If the message bothers you, don't run SA with -D.


> Secondly, in my local.cf file I have:
> bayes_expiry_max_db_size 500000
> Why is it expiring the database when it is only 11mb big?

That sounds about right.. the comments about 150k tokens being 8mb are outdated
and belong to SA 2.6x. In 2.6x tokens were text strings, and thus rather large.

SA 3.0 tokens are SHA1 hashes (16 bytes), plus a few extra bytes for atime,
nspam, nham. I'm not sure the exact size of the tokens, but 11mb does sound
feasible.

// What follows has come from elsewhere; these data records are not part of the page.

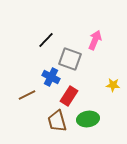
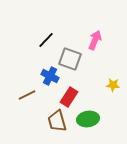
blue cross: moved 1 px left, 1 px up
red rectangle: moved 1 px down
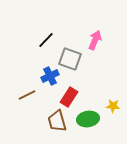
blue cross: rotated 36 degrees clockwise
yellow star: moved 21 px down
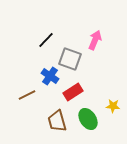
blue cross: rotated 30 degrees counterclockwise
red rectangle: moved 4 px right, 5 px up; rotated 24 degrees clockwise
green ellipse: rotated 65 degrees clockwise
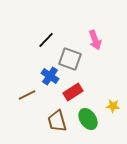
pink arrow: rotated 138 degrees clockwise
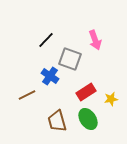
red rectangle: moved 13 px right
yellow star: moved 2 px left, 7 px up; rotated 16 degrees counterclockwise
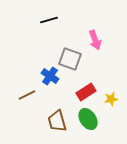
black line: moved 3 px right, 20 px up; rotated 30 degrees clockwise
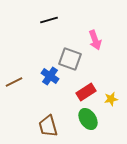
brown line: moved 13 px left, 13 px up
brown trapezoid: moved 9 px left, 5 px down
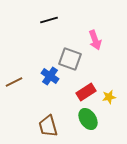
yellow star: moved 2 px left, 2 px up
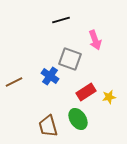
black line: moved 12 px right
green ellipse: moved 10 px left
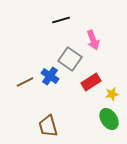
pink arrow: moved 2 px left
gray square: rotated 15 degrees clockwise
brown line: moved 11 px right
red rectangle: moved 5 px right, 10 px up
yellow star: moved 3 px right, 3 px up
green ellipse: moved 31 px right
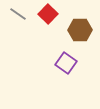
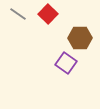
brown hexagon: moved 8 px down
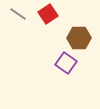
red square: rotated 12 degrees clockwise
brown hexagon: moved 1 px left
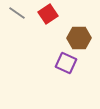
gray line: moved 1 px left, 1 px up
purple square: rotated 10 degrees counterclockwise
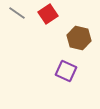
brown hexagon: rotated 15 degrees clockwise
purple square: moved 8 px down
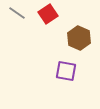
brown hexagon: rotated 10 degrees clockwise
purple square: rotated 15 degrees counterclockwise
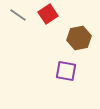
gray line: moved 1 px right, 2 px down
brown hexagon: rotated 25 degrees clockwise
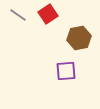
purple square: rotated 15 degrees counterclockwise
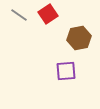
gray line: moved 1 px right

My own ballpark guess at the format runs 13mb for 500k tokens.

Unfortunately, I don't run SA 3.x at this time, so I can't verify that.

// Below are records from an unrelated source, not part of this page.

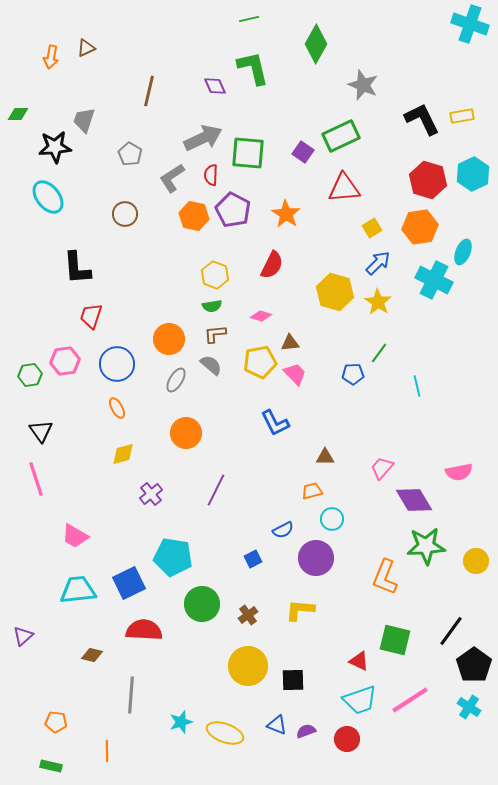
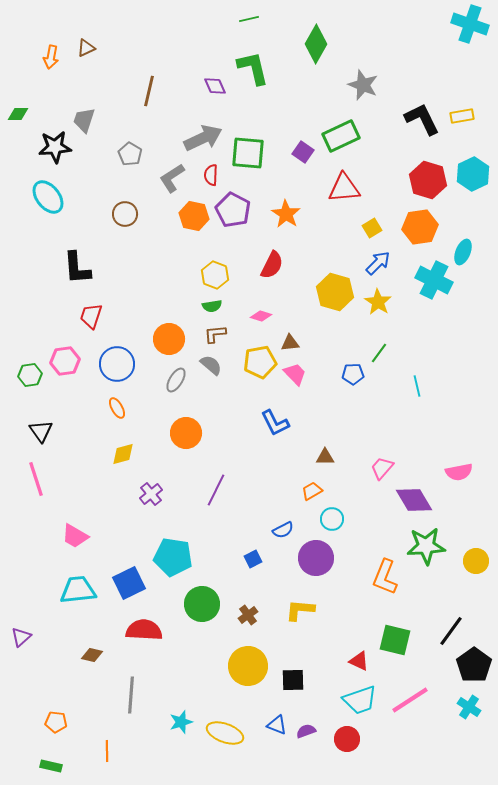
orange trapezoid at (312, 491): rotated 15 degrees counterclockwise
purple triangle at (23, 636): moved 2 px left, 1 px down
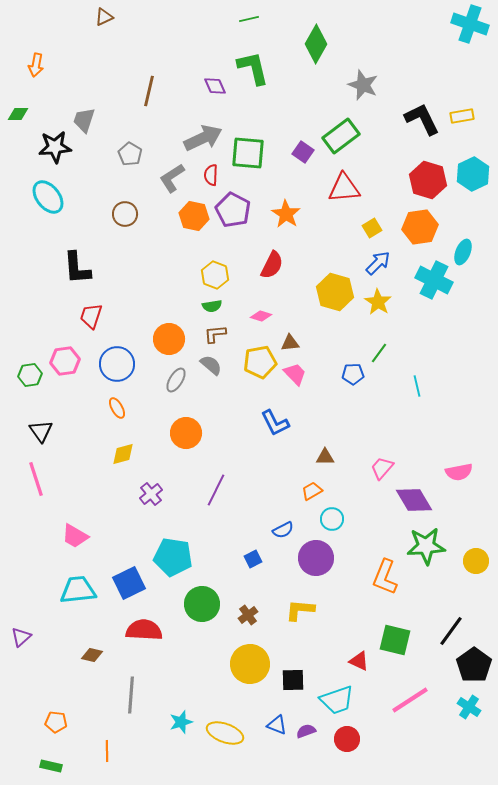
brown triangle at (86, 48): moved 18 px right, 31 px up
orange arrow at (51, 57): moved 15 px left, 8 px down
green rectangle at (341, 136): rotated 12 degrees counterclockwise
yellow circle at (248, 666): moved 2 px right, 2 px up
cyan trapezoid at (360, 700): moved 23 px left
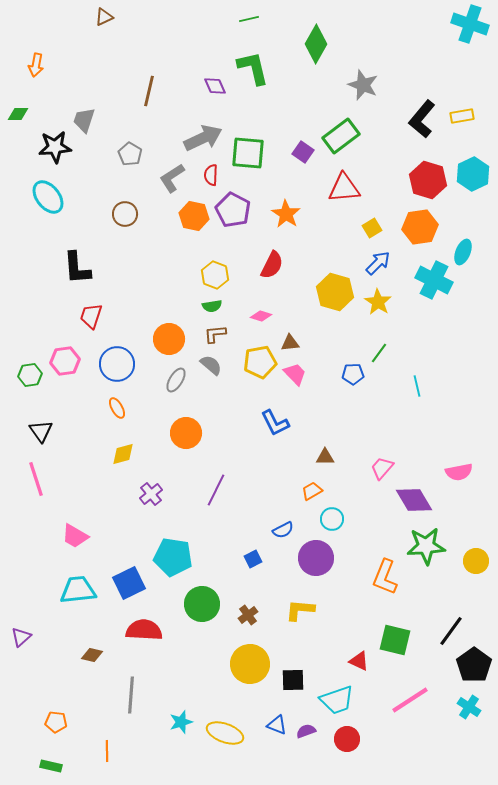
black L-shape at (422, 119): rotated 114 degrees counterclockwise
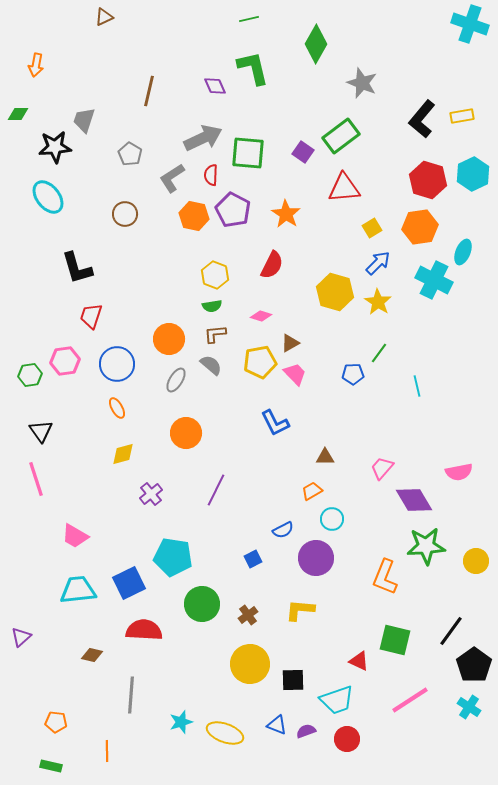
gray star at (363, 85): moved 1 px left, 2 px up
black L-shape at (77, 268): rotated 12 degrees counterclockwise
brown triangle at (290, 343): rotated 24 degrees counterclockwise
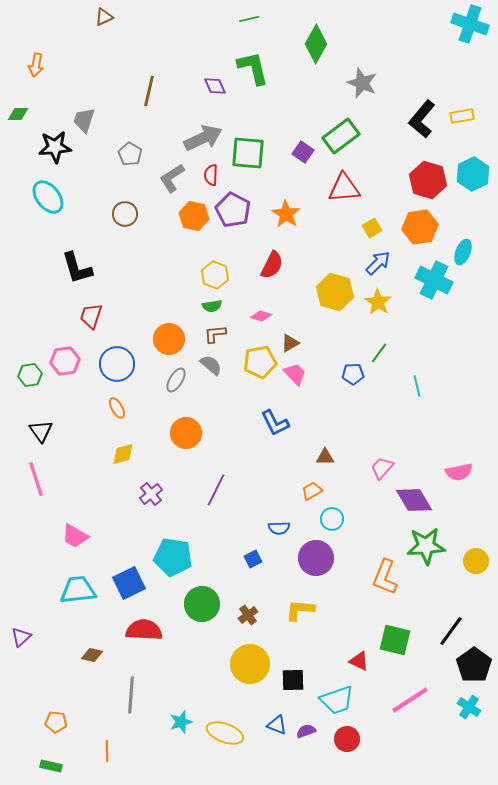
blue semicircle at (283, 530): moved 4 px left, 2 px up; rotated 25 degrees clockwise
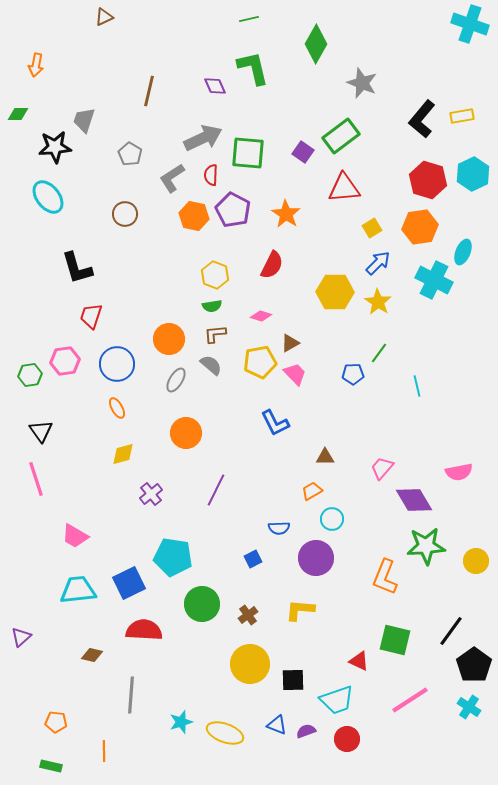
yellow hexagon at (335, 292): rotated 15 degrees counterclockwise
orange line at (107, 751): moved 3 px left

> Why is it expiring the database during a message scan?

Because SA does that by default. In some SA environments SA only runs when
messages are being scanned. It's got to expire at some point, so it does it once
in a while during a message scan. This is on by default, otherwise users that
just call "spamassassin" instead of using spamd would have their bayes files
grow without bound.

> Is there a command line option to prevent it from expiring during a scan of
> a message?

No, but there's a config option you can add to local.cf:
bayes_auto_expire 0

> I presume if u use the --no-sync option when learning messages, it just
> creates a journal file which can then by synchronised later with the main
> bayes db, is this correct?

Yes, or you can run sa-learn --sync to cause a sync check to occur.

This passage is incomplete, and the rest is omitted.